Recently I had to move a large number of articles from WordPress to .NET Core project as a part of the redevelopment of the existing web portal. I got an XML file that contains all the article's content with WordPress standard fields.
Problem
The problem I found in XML file was with the main content of the articles. All the content that has YouTube video was holding YouTube URLs instead of embed code. You can see the part of the content I received in the below screenshot.
Solution
To solve this problem, I choose RegEx. I prepared a RegEx pattern to match with YouTube video URL and replaced matched content with embedded code.
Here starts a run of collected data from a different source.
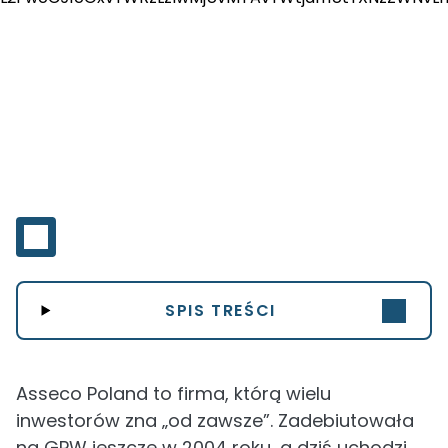
SPIS TREŚCI
Asseco Poland to firma, którą wielu
inwestorów zna „od zawsze”. Zadebiutowała
na GPW jeszcze w 2004 roku, a dziś uchodzi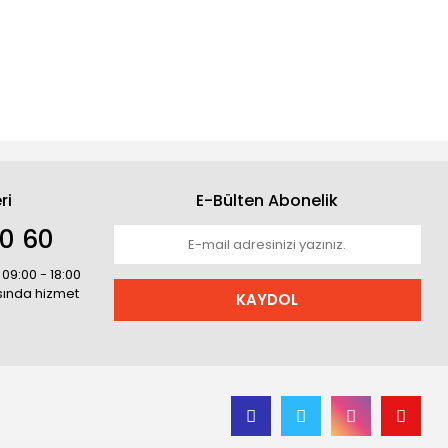
ri
E-Bülten Abonelik
30 60
 09:00 - 18:00
asında hizmet
KAYDOL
Here is my code that replaces YouTube video URL with embed code.
const string regexPattern = @"(?:https?:\/\/)?(?:www\.)?(?:(?:(?:youtube.com\/watch\?[^?]*v=|youtu.be\/)([\w\-]+))(?:[^\s?]+)?)";
const string embedCode = "<iframe width='750' height='422' src='https://www.youtube.com/embed/$1' frameborder='0' allowfullscreen='1' allow='accelerometer; autoplay; clipboard-write; encrypted-media; gyroscope; picture-in-picture'></iframe>";
var regex = new Regex(regexPattern);
var resultContent = regex.Replace(Model.BodyContent.ToString(), embedCode);
You can see how it looks before and after in this screenshot,
Summary
I hope this will be useful to others also who are having similar issues during content migration from WordPress to .NET.
Thank you for reading.